How to get an ASP.NET MVC Ajax response to redirect to new page instead of inserting view into UpdateTargetId?

I am using the Ajax.BeginForm to create a form the will do an ajax postback to a certain controller action and then if the action is successful, the user should get redirected to another page (if the action fails then a status message gets displayed using the AjaxOptions UpdateTargetId).

using (Ajax.BeginForm("Delete", null,
        new { userId = Model.UserId },
        new AjaxOptions { UpdateTargetId = "UserForm", LoadingElementId = "DeletingDiv" },
        new { name = "DeleteForm", id = "DeleteForm" }))
   {
    [HTML DELETE BUTTON]
   }

If the delete is successful I am returning a Redirect result:

[Authorize]
public ActionResult Delete(Int32 UserId)
{
    UserRepository.DeleteUser(UserId);
    return Redirect(Url.Action("Index", "Home"));
}

But the Home Controller Index view is getting loaded into the UpdateTargetId and therefore I end up with a page within a page. Two things I am thinking about:

  1. Either I am architecting this wrong and should handle this type of action differently (not using ajax).
  2. Instead of returning a Redirect result, return a view which has javascript in it that does the redirect on the client side.

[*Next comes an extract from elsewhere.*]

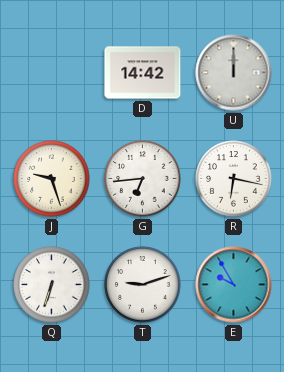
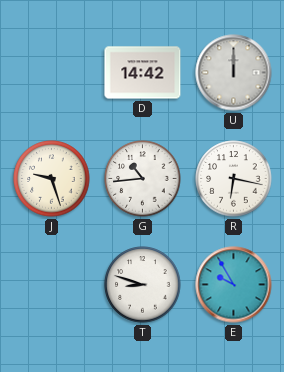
G: 6:44 -> 10:44
Q: 6:33 -> none
T: 9:12 -> 8:48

Does anyone have comments on #1? Or if #2 is a good solution, what would the "redirect javascript view" look like?


Solution 1:

You can use JavascriptResult to achieve this.

To redirect:

return JavaScript("window.location = 'http://www.google.co.uk'");

To reload the current page:

return JavaScript("location.reload(true)");

Seems the simplest option.

Solution 2:

You can return a JSON with the URL and change the window.location using JavaScript at client side. I prefer this way than calling a JavaScript function from the server, which I think that it's breaking the separation of concerns.

Server side:

return Json(new {result = "Redirect", url = Url.Action("ActionName", "ControllerName")});

Client side:

if (response.result == 'Redirect')
    window.location = response.url;

Of course you can add more logic because there could be an error on the server side and in that case the result property could indicate this situation and avoid the redirection.